### Work to be completed
Check each line of the material below for the word "luật". State how many lines have it, and nothing more.

### The records

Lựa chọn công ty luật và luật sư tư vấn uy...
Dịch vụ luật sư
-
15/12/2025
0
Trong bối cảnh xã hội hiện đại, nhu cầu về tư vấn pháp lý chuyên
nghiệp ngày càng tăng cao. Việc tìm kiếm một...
...
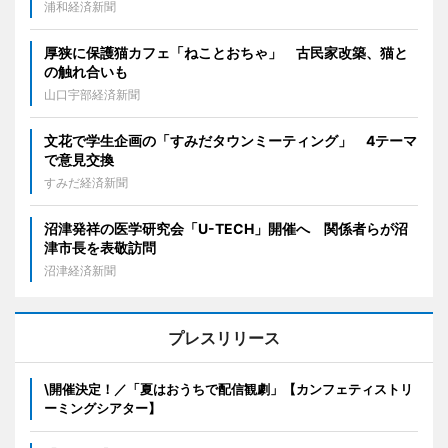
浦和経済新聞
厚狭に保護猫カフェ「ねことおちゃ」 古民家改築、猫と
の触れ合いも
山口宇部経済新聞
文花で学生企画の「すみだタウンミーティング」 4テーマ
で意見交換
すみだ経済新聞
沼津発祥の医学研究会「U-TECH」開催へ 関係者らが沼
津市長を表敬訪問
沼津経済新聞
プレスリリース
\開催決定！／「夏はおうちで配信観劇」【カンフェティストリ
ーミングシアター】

### Exercise output
2